(Saved data entries)
=-=-=

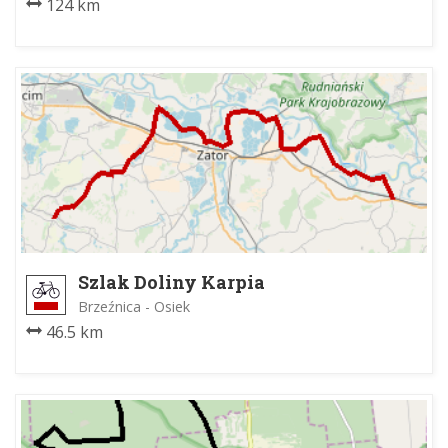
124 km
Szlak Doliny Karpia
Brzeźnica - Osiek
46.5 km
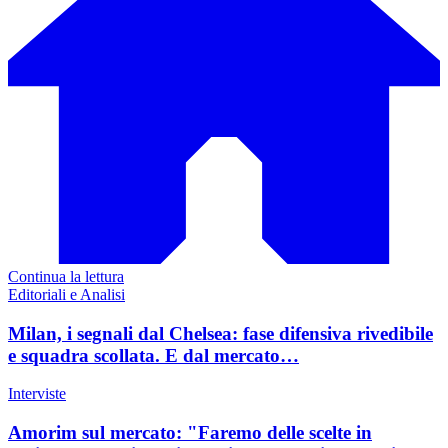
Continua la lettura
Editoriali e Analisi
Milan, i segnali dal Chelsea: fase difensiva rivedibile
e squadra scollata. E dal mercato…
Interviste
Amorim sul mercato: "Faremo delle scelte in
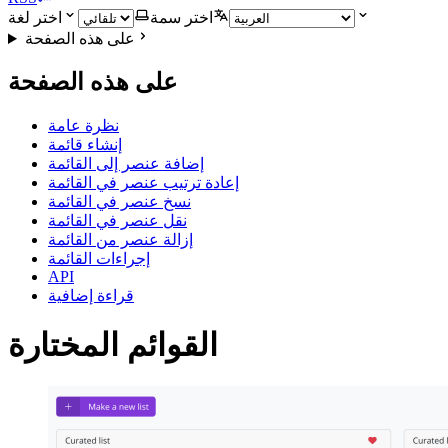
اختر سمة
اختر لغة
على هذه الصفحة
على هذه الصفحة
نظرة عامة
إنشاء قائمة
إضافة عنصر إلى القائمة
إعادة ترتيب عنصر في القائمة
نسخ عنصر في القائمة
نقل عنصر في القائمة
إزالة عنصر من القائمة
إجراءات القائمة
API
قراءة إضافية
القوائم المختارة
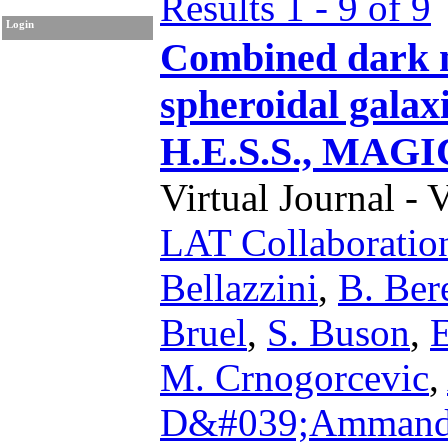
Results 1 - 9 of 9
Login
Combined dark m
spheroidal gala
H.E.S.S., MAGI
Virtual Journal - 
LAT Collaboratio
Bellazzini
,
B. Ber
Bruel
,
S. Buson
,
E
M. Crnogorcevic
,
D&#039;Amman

=-=-=

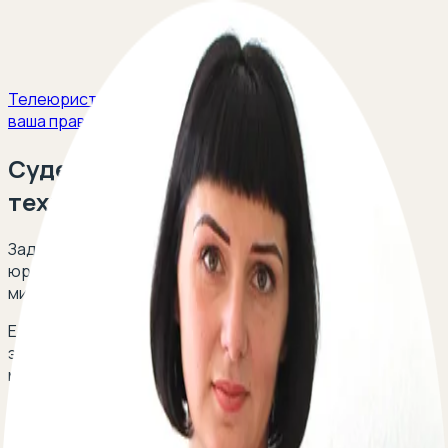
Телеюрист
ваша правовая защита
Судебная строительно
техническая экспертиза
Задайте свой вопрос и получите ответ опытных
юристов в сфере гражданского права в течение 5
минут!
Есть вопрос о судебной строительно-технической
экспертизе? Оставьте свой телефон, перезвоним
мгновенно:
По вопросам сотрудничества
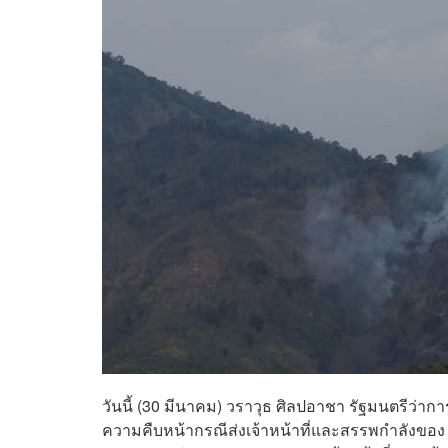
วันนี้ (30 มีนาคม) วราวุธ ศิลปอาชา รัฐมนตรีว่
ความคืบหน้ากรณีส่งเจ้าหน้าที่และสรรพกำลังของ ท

=-=-=

> WHAT THE EXERCISE ASKS
Retype exactly, and only, the lines above from the one where "Results 1 - 9 of 9" occurs up to and including the one where "D&#039;Amman" occurs.

> EXERCISE RESPONSE
Results 1 - 9 of 9
Login
Combined dark m
spheroidal gala
H.E.S.S., MAGI
Virtual Journal - 
LAT Collaboratio
Bellazzini
,
B. Ber
Bruel
,
S. Buson
,
E
M. Crnogorcevic
,
D&#039;Amman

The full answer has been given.